[[ Data shown, beginning ]]

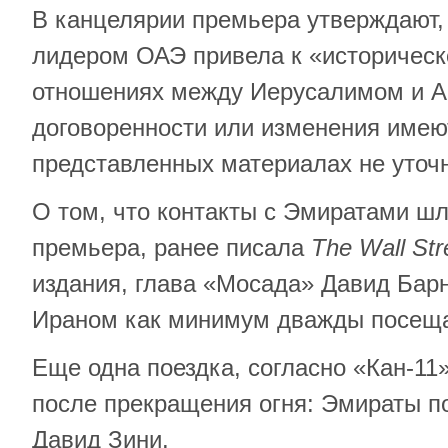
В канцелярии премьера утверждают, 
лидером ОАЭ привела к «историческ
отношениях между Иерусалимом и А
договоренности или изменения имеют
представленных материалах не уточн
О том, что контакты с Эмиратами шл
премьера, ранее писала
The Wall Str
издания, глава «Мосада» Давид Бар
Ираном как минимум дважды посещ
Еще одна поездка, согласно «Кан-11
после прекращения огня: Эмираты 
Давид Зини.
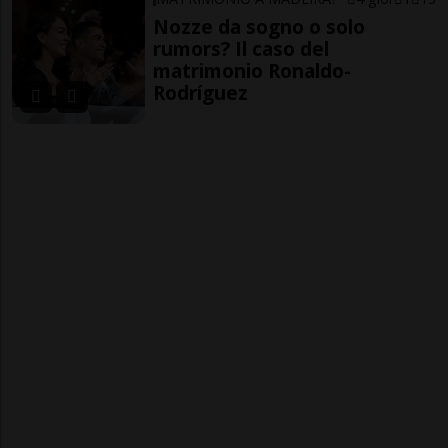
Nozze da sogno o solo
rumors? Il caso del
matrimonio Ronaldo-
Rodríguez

[[ Data shown, end ]]
[[ Data shown, beginning ]]

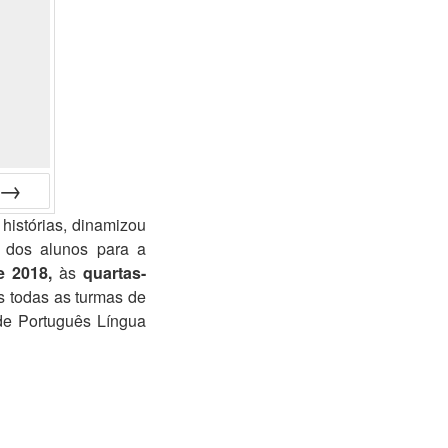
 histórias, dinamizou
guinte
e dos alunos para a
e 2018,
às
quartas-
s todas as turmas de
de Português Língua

[[ Data shown, end ]]
[[ Data shown, beginning ]]

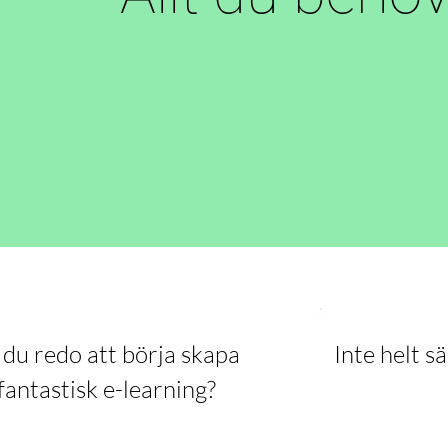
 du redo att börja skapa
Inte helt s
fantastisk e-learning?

[[ Data shown, end ]]

About this task
Only the lines above from the line containing "e dos alunos para a" through the line containing "de Português Língua" should be retyped, exactly and with both ends included.

Output for this task
e dos alunos para a
e 2018,
às
quartas-
s todas as turmas de
de Português Língua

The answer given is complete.